Aeon employs over 155,000 staff across a plethora of businesses ranging from General Merchandise, Supermarket and Drug stores, plus financial services and shopping centre developments.
Although global retailers have been challenged to expand internationally (think of Tesco’s advance and retreat in the US, or Carrefour’s global pull back), Aeon has developed businesses in Hong Kong, Malaysia and other markets. It is currently building a new shopping mall cum delivery centre in Cambodia.
Diversity can be a strength but it can also be a driver of complexity. Aeon’s revenues of JPY8.6 trillion (US$70b) are flat and in 2021 it produced an operating loss for the first time in several years.
Read Aeon’s shareholder reports, the pandemic and stay-at-home mandates are given as excuses.
One of Aeon’s strategies, is the ‘Acceleration and evolution of the Shift to Digital Markets’. Online shopping sales have grown by 23% however are still a fraction of the group’s mix.
The bigger issue is that revenues are growing in segments where margins are thinnest. Last year, for example, Aeon acquired Can Do a discount store chain. Discount stores are the fastest growing segment of Aeon’s portfolio.
GMS and Supermarkets are the heart of Aeon accounting for 78% of revenue. However GMS has a negative operating profit and supermarkets, whilst in the black, just 18% of consolidated profits.

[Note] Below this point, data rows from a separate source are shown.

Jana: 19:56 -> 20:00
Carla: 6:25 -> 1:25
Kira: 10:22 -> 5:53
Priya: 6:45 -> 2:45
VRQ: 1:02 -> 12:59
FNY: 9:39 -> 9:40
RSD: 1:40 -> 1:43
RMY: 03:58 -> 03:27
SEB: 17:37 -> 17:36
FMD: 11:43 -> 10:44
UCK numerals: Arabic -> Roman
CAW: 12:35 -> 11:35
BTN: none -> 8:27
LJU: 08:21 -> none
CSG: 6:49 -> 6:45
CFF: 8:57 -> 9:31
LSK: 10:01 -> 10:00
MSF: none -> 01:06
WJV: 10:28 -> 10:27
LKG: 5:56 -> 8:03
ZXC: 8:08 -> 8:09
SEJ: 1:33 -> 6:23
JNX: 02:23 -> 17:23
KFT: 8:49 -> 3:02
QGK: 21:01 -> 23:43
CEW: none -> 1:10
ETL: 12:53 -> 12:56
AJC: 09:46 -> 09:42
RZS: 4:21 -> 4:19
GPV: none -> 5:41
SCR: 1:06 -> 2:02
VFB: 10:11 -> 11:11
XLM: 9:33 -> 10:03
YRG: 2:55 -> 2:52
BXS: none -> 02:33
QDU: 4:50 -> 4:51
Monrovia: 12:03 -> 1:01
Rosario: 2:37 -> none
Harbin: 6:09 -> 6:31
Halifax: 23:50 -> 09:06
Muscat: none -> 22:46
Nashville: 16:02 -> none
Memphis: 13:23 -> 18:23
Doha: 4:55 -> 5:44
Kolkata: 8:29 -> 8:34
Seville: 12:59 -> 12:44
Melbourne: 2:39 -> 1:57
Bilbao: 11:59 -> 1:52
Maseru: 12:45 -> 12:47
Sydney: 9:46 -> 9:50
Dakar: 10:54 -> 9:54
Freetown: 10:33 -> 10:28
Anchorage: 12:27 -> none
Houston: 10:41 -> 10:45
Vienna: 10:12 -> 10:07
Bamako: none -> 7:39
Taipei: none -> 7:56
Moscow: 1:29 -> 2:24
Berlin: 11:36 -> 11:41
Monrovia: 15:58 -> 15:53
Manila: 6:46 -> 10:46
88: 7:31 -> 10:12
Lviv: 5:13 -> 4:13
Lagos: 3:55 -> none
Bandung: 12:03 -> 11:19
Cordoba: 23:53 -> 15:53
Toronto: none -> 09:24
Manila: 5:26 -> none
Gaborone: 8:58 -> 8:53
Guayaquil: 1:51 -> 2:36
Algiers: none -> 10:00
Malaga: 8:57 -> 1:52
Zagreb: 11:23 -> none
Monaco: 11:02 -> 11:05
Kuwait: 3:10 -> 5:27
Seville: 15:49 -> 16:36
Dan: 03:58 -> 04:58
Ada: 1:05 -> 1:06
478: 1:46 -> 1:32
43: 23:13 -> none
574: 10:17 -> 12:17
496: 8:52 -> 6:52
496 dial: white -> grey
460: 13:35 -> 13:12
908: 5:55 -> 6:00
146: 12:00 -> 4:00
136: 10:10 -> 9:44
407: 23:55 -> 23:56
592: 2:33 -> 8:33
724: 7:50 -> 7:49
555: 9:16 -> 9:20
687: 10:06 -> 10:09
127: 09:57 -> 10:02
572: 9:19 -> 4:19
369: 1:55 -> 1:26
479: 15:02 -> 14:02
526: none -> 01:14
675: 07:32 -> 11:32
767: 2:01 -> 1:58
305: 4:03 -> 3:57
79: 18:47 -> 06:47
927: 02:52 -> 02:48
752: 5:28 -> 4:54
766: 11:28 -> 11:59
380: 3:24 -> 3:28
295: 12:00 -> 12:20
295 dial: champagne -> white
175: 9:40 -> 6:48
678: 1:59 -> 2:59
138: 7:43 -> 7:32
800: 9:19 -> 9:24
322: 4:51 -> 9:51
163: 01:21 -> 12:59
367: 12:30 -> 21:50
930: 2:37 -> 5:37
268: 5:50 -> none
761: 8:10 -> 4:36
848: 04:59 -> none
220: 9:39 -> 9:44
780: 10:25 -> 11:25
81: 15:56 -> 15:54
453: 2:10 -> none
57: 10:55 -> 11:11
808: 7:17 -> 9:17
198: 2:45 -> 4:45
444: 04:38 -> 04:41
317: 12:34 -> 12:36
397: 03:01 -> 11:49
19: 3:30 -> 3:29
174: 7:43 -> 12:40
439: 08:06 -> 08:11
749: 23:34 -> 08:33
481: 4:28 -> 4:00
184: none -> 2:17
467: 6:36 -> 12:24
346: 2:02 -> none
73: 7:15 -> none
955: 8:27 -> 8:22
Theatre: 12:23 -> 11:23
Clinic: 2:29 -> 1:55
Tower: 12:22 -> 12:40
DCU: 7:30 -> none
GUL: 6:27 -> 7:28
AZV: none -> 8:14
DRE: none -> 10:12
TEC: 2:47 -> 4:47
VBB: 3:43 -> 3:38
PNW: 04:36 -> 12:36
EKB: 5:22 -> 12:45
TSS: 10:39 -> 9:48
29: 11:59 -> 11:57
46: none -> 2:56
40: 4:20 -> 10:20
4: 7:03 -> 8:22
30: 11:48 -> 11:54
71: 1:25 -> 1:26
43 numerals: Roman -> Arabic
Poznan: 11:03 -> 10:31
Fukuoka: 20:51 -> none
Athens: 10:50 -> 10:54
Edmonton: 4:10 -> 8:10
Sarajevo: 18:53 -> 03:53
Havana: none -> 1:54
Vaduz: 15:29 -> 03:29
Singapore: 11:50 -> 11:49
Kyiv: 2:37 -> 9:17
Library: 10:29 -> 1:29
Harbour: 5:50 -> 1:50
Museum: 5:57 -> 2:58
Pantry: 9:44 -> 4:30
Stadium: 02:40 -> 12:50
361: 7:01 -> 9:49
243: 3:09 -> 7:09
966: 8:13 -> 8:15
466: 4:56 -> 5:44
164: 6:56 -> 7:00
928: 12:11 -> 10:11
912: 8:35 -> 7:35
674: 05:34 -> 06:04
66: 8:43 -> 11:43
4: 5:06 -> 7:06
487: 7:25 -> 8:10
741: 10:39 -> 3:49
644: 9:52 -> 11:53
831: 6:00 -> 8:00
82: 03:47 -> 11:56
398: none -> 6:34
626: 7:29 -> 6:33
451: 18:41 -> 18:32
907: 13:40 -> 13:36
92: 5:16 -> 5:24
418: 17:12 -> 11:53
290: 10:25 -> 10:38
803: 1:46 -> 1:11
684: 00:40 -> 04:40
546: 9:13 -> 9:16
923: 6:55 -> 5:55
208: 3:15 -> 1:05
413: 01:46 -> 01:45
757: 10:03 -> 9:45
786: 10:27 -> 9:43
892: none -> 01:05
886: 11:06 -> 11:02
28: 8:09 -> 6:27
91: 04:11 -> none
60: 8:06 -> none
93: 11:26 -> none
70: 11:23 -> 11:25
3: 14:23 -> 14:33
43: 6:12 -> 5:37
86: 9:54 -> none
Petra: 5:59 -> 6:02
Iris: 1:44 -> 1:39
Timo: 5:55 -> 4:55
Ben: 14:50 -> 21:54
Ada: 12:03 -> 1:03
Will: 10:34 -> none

Perhaps an untapped jewel in the crown is financial services? This segment accounts for 5% of group revenues yet over 50% of consolidated profits.

According to both the FT and WSJ no analysts following Aeon rate the stock as a ‘buy’. Most recommend underweighting it in their portfolio.
Amongst the company’s top 10 shareholders, 8 are Japanese financial institutions, however there are 2 foreign ones, Black Rock and Vanguard.
Are they seeing something others have missed?